Adieu. Je t'ai aimé.
Heather, ma déesse.
Heather, ma chérie.
Heather, ma
Note de la salle de traitement spécial
Punition pour brutalité envers un patient : 12 heures de confinement dans la salle de traitement spécial. La politique de renvoi n'est plus appliquée. Contactez le chef si vous avez des questions.
(Quelque chose est griffonné par dessus une phrase tapée à la machine.)
L'astuce est de ne laisser aucune trace !
(Et puis, on dirait que ça a été écrit par quelqu'un d'autre.)
Le chef est un pervers ! Il aurait mieux valu pour elle que Christie se fasse virer...
Article "Maison de l'Espoir"
La "Maison de l'Espoir" : Enseigner le désespoir
La "Maison de l'Espoir" est un orphelinat à proximité de Silent Hill. Mais derrière son image respectable se cache un endroit où l'on kidnappe et torture mentalement les enfants.
Maison de l'Espoir est gérée par la "Silent Hill Smile Support Society", une organisation caritative parfois appelée "4S." Il est vrai que 4S est un œuvre caritative qui "prend en charge des enfants sans
abri pour leur redonner espoir." Mais en fait, il s'agit d'une organisation païenne qui enseigne son propre dogme malsain au lieu des vraies valeurs religieuses.

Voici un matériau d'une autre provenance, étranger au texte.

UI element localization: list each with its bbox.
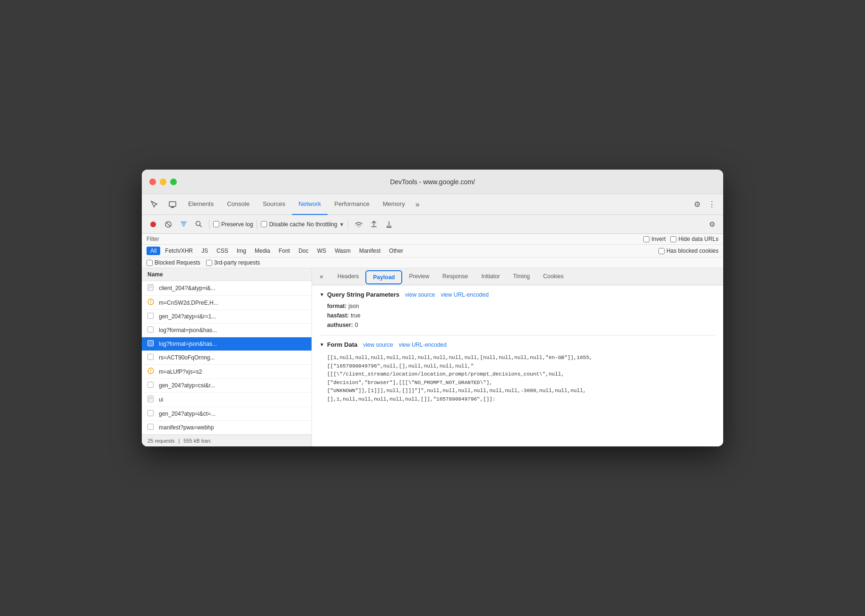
throttle-dropdown-icon[interactable]: ▼ [339, 222, 344, 227]
network-item-10[interactable]: manifest?pwa=webhp [142, 421, 311, 435]
checkbox-selected-icon [147, 340, 155, 348]
type-filter-js[interactable]: JS [198, 247, 212, 255]
svg-point-2 [150, 222, 156, 227]
has-blocked-cookies-checkbox[interactable] [658, 248, 665, 254]
svg-rect-22 [148, 382, 154, 388]
clear-button[interactable] [162, 218, 175, 231]
orange-icon-6 [147, 368, 155, 376]
disable-cache-label[interactable]: Disable cache [261, 221, 304, 228]
item-name-7: gen_204?atyp=csi&r... [159, 382, 215, 389]
minimize-button[interactable] [160, 179, 166, 185]
tab-console[interactable]: Console [220, 194, 256, 215]
transfer-size: 555 kB tran: [183, 438, 211, 444]
form-view-source-link[interactable]: view source [363, 342, 393, 348]
network-item-3[interactable]: log?format=json&has... [142, 324, 311, 337]
upload-icon[interactable] [367, 218, 381, 231]
network-item-6[interactable]: m=aLUfP?xjs=s2 [142, 365, 311, 379]
detail-tab-cookies[interactable]: Cookies [536, 268, 570, 285]
query-view-url-encoded-link[interactable]: view URL-encoded [441, 291, 488, 298]
blocked-bar: Blocked Requests 3rd-party requests [142, 257, 723, 268]
checkbox-icon-5 [147, 354, 155, 361]
svg-rect-17 [148, 341, 153, 346]
type-filter-doc[interactable]: Doc [294, 247, 312, 255]
item-name-6: m=aLUfP?xjs=s2 [159, 368, 202, 375]
settings-icon[interactable]: ⚙ [690, 200, 704, 209]
checkbox-icon-10 [147, 424, 155, 431]
tab-elements[interactable]: Elements [182, 194, 220, 215]
type-filter-media[interactable]: Media [251, 247, 274, 255]
device-icon[interactable] [164, 194, 182, 215]
maximize-button[interactable] [170, 179, 177, 185]
blocked-requests-checkbox[interactable] [147, 260, 153, 266]
hide-data-urls-checkbox[interactable] [670, 236, 676, 242]
detail-tab-response[interactable]: Response [436, 268, 475, 285]
section-divider [320, 335, 716, 335]
detail-tab-initiator[interactable]: Initiator [475, 268, 506, 285]
disable-cache-checkbox[interactable] [261, 221, 267, 227]
svg-rect-15 [148, 327, 154, 333]
search-icon[interactable] [192, 218, 205, 231]
type-filter-all[interactable]: All [147, 247, 160, 255]
third-party-option[interactable]: 3rd-party requests [206, 259, 260, 266]
tab-network[interactable]: Network [292, 194, 328, 215]
item-name-1: m=CnSW2d,DPreE,H... [159, 299, 218, 306]
orange-icon [147, 299, 155, 307]
svg-rect-1 [171, 207, 174, 208]
type-filter-css[interactable]: CSS [213, 247, 232, 255]
detail-tab-headers[interactable]: Headers [331, 268, 365, 285]
toolbar-settings-icon[interactable]: ⚙ [705, 218, 718, 231]
close-button[interactable] [149, 179, 156, 185]
form-data-section-header: ▼ Form Data view source view URL-encoded [320, 341, 716, 348]
detail-tab-preview[interactable]: Preview [402, 268, 436, 285]
type-filter-wasm[interactable]: Wasm [331, 247, 355, 255]
network-item-4[interactable]: log?format=json&has... [142, 337, 311, 351]
form-data-content: [[1,null,null,null,null,null,null,null,n… [320, 352, 716, 406]
tab-sources[interactable]: Sources [256, 194, 292, 215]
type-filter-img[interactable]: Img [233, 247, 250, 255]
tab-memory[interactable]: Memory [376, 194, 412, 215]
third-party-checkbox[interactable] [206, 260, 212, 266]
svg-line-4 [166, 222, 170, 226]
network-item-5[interactable]: rs=ACT90oFqOrnng... [142, 351, 311, 365]
preserve-log-checkbox[interactable] [213, 221, 219, 227]
item-name-4: log?format=json&has... [159, 341, 217, 347]
type-filter-bar: All Fetch/XHR JS CSS Img Media Font Doc … [142, 245, 723, 257]
network-item-1[interactable]: m=CnSW2d,DPreE,H... [142, 296, 311, 310]
download-icon[interactable] [382, 218, 396, 231]
type-filter-other[interactable]: Other [385, 247, 407, 255]
detail-close-button[interactable]: × [316, 271, 327, 282]
network-list-header: Name [142, 268, 311, 281]
more-options-icon[interactable]: ⋮ [704, 200, 719, 209]
type-filter-font[interactable]: Font [275, 247, 294, 255]
type-filter-ws[interactable]: WS [313, 247, 330, 255]
network-item-2[interactable]: gen_204?atyp=i&r=1... [142, 310, 311, 324]
svg-rect-0 [169, 202, 176, 206]
invert-checkbox[interactable] [643, 236, 649, 242]
network-item-9[interactable]: gen_204?atyp=i&ct=... [142, 407, 311, 421]
blocked-requests-option[interactable]: Blocked Requests [147, 259, 200, 266]
item-name-3: log?format=json&has... [159, 327, 217, 334]
inspect-icon[interactable] [146, 194, 164, 215]
hide-data-urls-option[interactable]: Hide data URLs [670, 236, 718, 242]
tab-performance[interactable]: Performance [328, 194, 376, 215]
detail-panel: × Headers Payload Preview Response Initi… [312, 268, 723, 446]
form-view-url-encoded-link[interactable]: view URL-encoded [399, 342, 447, 348]
devtools-window: DevTools - www.google.com/ Elements Cons… [142, 170, 723, 446]
network-item-0[interactable]: client_204?&atyp=i&... [142, 281, 311, 296]
triangle-icon: ▼ [320, 292, 324, 297]
wifi-icon[interactable] [352, 218, 365, 231]
preserve-log-label[interactable]: Preserve log [213, 221, 253, 228]
record-button[interactable] [147, 218, 160, 231]
param-hasfast: hasfast: true [320, 311, 716, 320]
more-tabs-icon[interactable]: » [412, 200, 424, 209]
type-filter-manifest[interactable]: Manifest [355, 247, 384, 255]
invert-option[interactable]: Invert [643, 236, 666, 242]
type-filter-fetch-xhr[interactable]: Fetch/XHR [161, 247, 197, 255]
network-item-8[interactable]: ui [142, 393, 311, 407]
has-blocked-cookies-label[interactable]: Has blocked cookies [658, 248, 718, 254]
detail-tab-timing[interactable]: Timing [506, 268, 536, 285]
query-view-source-link[interactable]: view source [405, 291, 435, 298]
detail-tab-payload[interactable]: Payload [365, 270, 402, 284]
filter-icon[interactable] [177, 218, 190, 231]
network-item-7[interactable]: gen_204?atyp=csi&r... [142, 379, 311, 393]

M. Smith (temp), qui habite près de la "Maison de l'Espoir", a déclaré : "Parfois la nuit, j'entends des prières étranges et des pleurs [d'enfants]. Je suis allé me plaindre une fois, mais ils m'ont expulsé sur le champs. Depuis, rien n'a changé."
Par ailleurs, notre reporter s'est vu refuser l'autorisation de photographier les installations. Les gens de la "Maison de l'Espoir" ont-ils quelque chose à cacher ?
Durant mon enquête, j'ai pu toutefois découvrir une suspicieuse tour en béton qui semble faire partie de leurs installations. Malheureusement, personne n'a voulu nous dire quel était son usage. Mais il semble peu probable qu'elle serve à l'éducation des orphelins. Elle pourrait s'avérer être une prison ou un lieu de prière.
Pour les gens du coin, le culte religieux qui gère la "Maison de l'Espoir" est simplement connu sous le nom de "L'Ordre". C'est une religion profondément liée à l'histoire de Silent Hill. Mais la conviction fervente qu'ont ses fidèles d'appartenir à une élite de "personnes élues", illustre son aspect sombre et dangereux.
J'ai l'intention de poursuivre mon enquête sur la "Maison de l'Espoir" et sur le culte qui se cache derrière. J'ai toujours été convaincu que "dire toute la vérité" et montrer le droit chemin aux enfants est notre devoir le plus important.